# Exercise input:
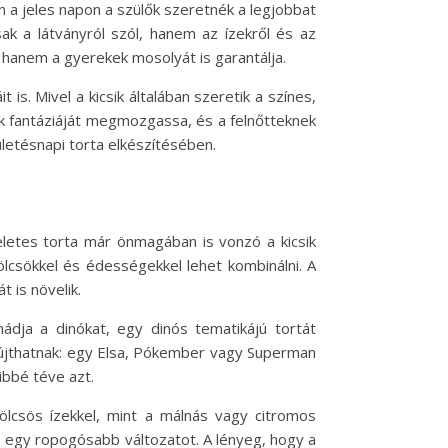
n a jeles napon a szülők szeretnék a legjobbat
ak a látványról szól, hanem az ízekről és az
 hanem a gyerekek mosolyát is garantálja.
s. Mivel a kicsik általában szeretik a színes,
kek fantáziáját megmozgassa, és a felnőtteknek
letésnapi torta elkészítésében.
eletes torta már önmagában is vonzó a kicsik
ölcsökkel és édességekkel lehet kombinálni. A
 is növelik.
ádja a dinókat, egy dinós tematikájú tortát
nyújthatnak: egy Elsa, Pókember vagy Superman
ibbé téve azt.
mölcsös ízekkel, mint a málnás vagy citromos
g, egy ropogósabb változatot. A lényeg, hogy a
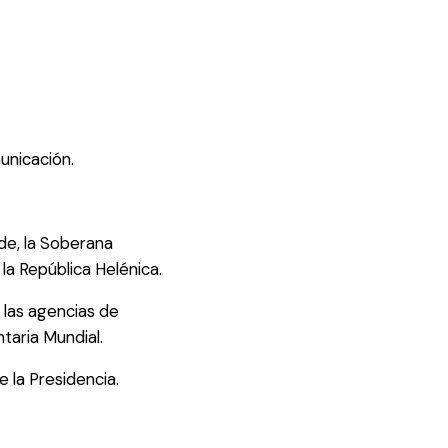
unicación.
de, la Soberana
la República Helénica.
las agencias de
taria Mundial.
e la Presidencia.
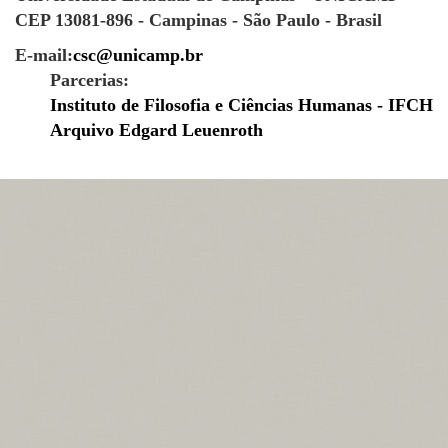
CEP 13081-896 - Campinas - São Paulo - Brasil
E-mail:
csc@unicamp.br
Parcerias:
Instituto de Filosofia e Ciências Humanas - IFCH
Arquivo Edgard Leuenroth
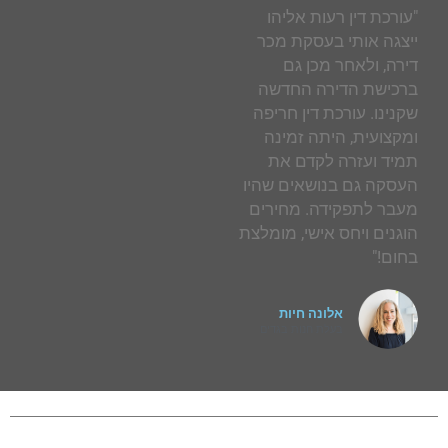
"עורכת דין רעות אליהו
ייצגה אותי בעסקת מכר
דירה, ולאחר מכן גם
ברכישת הדירה החדשה
שקנינו. עורכת דין חריפה
ומקצועית, היתה זמינה
תמיד ועזרה לקדם את
העסקה גם בנושאים שהיו
מעבר לתפקידה. מחירים
הוגנים ויחס אישי, מומלצת
בחום!"
אלונה חיות
בעלת חנות בגדים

# What this task involves:
Your copy should hold exactly and only the lines from the one containing "nyújthatnak: egy Elsa, Pókember vagy Superman" through the end of the material, inclusive, repeated word for word and without pictures.

# Finished task:
nyújthatnak: egy Elsa, Pókember vagy Superman
ibbé téve azt.
mölcsös ízekkel, mint a málnás vagy citromos
g, egy ropogósabb változatot. A lényeg, hogy a
unicación.
de, la Soberana
la República Helénica.
las agencias de
taria Mundial.
e la Presidencia.
CEP 13081-896 - Campinas - São Paulo - Brasil
E-mail:
csc@unicamp.br
Parcerias:
Instituto de Filosofia e Ciências Humanas - IFCH
Arquivo Edgard Leuenroth
"עורכת דין רעות אליהו
ייצגה אותי בעסקת מכר
דירה, ולאחר מכן גם
ברכישת הדירה החדשה
שקנינו. עורכת דין חריפה
ומקצועית, היתה זמינה
תמיד ועזרה לקדם את
העסקה גם בנושאים שהיו
מעבר לתפקידה. מחירים
הוגנים ויחס אישי, מומלצת
בחום!"
אלונה חיות
בעלת חנות בגדים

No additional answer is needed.